Every step of the transition, agreeing to act, picking a signature scheme, migrating 50 million addresses, resolving the Satoshi coins, runs through this broken governance layer.
Ethereum May Be Better Positioned for the Transition
In the podcast, Mr. Carter, a lifelong Bitcoiner, does acknowledge the possibility that Ethereum could take the number one spot, even if he doesn't want that to happen.
Is there a possibility that Bitcoin fails the Quantum challenge, and $ETH takes the #1 spot?@nic_carter: "Yeah, I think that's possible...
— Bankless (@Bankless) April 6, 2026
The complacency im seeing on the Bitcoin side is only matched by the @ethereumfndn's proactivity." pic.twitter.com/J9K4n6kdSD
Yes, Ethereum's engineering workload is larger. Beyond just upgrading wallet signatures, the network needs to upgrade the consensus layer and the rollup layer. But the Ethereum Foundation (EF) already has a published roadmap, Justin Drake co-authored the Google paper, and account abstraction makes it easier to swap signature schemes without changing user addresses.

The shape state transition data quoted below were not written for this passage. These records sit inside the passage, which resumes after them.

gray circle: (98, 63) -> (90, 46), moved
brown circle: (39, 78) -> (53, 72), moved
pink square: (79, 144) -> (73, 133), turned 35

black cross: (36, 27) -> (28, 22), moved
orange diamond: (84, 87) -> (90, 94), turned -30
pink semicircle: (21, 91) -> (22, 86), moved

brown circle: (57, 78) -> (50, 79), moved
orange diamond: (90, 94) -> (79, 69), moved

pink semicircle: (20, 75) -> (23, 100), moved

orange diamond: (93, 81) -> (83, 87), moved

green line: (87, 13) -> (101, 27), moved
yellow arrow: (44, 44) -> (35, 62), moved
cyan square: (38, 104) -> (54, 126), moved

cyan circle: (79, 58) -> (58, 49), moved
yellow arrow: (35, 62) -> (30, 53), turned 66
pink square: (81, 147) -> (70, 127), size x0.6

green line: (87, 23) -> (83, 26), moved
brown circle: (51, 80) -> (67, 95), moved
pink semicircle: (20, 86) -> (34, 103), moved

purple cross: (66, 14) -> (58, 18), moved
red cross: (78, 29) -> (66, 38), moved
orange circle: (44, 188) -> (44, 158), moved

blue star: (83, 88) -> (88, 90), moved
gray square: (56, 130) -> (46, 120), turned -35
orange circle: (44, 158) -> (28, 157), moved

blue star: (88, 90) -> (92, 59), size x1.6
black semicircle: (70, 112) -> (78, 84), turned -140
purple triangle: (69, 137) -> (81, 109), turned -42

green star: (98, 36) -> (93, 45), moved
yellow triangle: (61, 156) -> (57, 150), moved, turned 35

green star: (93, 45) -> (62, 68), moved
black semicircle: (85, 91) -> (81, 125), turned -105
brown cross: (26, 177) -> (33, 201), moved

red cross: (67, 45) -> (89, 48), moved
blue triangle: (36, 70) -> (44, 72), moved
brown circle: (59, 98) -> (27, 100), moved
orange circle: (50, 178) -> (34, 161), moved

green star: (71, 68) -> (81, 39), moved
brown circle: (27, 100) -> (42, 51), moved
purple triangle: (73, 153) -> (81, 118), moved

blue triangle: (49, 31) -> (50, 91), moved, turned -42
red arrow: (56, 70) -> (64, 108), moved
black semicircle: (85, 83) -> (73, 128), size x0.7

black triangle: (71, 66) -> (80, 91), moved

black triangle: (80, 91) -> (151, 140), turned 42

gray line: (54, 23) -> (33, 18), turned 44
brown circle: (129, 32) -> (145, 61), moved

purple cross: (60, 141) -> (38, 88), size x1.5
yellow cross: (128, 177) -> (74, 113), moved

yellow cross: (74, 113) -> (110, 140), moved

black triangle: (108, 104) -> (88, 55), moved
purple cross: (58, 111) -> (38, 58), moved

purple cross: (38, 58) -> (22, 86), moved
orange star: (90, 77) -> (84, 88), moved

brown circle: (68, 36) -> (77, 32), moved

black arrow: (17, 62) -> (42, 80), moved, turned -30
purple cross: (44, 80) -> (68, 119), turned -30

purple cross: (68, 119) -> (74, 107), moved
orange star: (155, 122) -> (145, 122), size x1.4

Carter reached the same conclusion: Ethereum has a broader quantum attack surface than Bitcoin, but stronger, more cohesive community leadership compensates. He praised the EF and contrasted it with Bitcoin, where he says it's just him and a few other people worrying about this.
2 years ago, at @EFDevcon in Bangkok, @drakefjustin released his '5 Year Plan' for Lean Ethereum
— David Hoffman (@TrustlessState) April 6, 2026
It was ridiculed by CT for being out-of-touch with the market
Now, thanks to Justin's foresight and leadership, Ethereum is in pole position for capitalizing on the quantum… pic.twitter.com/RFeg51IGqF
So far, Bitcoin has survived every threat by refusing to change. But quantum looks like it will punish that reflex, and the chains that move first will set the terms for what crypto looks like on the other side of the quantum divide.